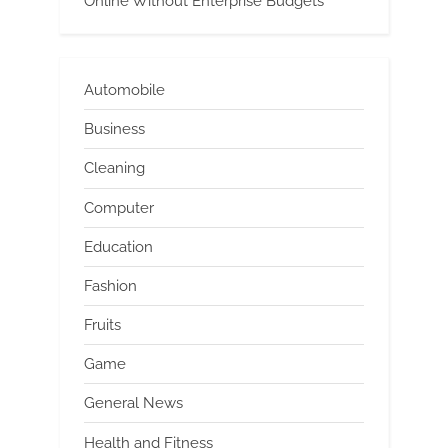
Online Without Enterprise Budgets
Automobile
Business
Cleaning
Computer
Education
Fashion
Fruits
Game
General News
Health and Fitness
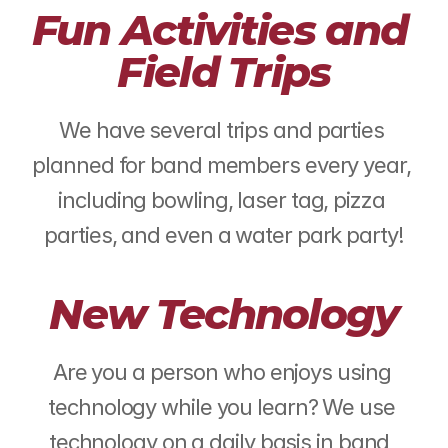
Fun Activities and 
Field Trips
We have several trips and parties 
planned for band members every year, 
including bowling, laser tag, pizza 
parties, and even a water park party!
New Technology
Are you a person who enjoys using 
technology while you learn? We use 
technology on a daily basis in band,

Exercise brief:
The data above should be returned in full, exactly as written, apart from its images.

Answer below:
Online Without Enterprise Budgets
Automobile
Business
Cleaning
Computer
Education
Fashion
Fruits
Game
General News
Health and Fitness
Fun Activities and 
Field Trips
We have several trips and parties 
planned for band members every year, 
including bowling, laser tag, pizza 
parties, and even a water park party!
New Technology
Are you a person who enjoys using 
technology while you learn? We use 
technology on a daily basis in band,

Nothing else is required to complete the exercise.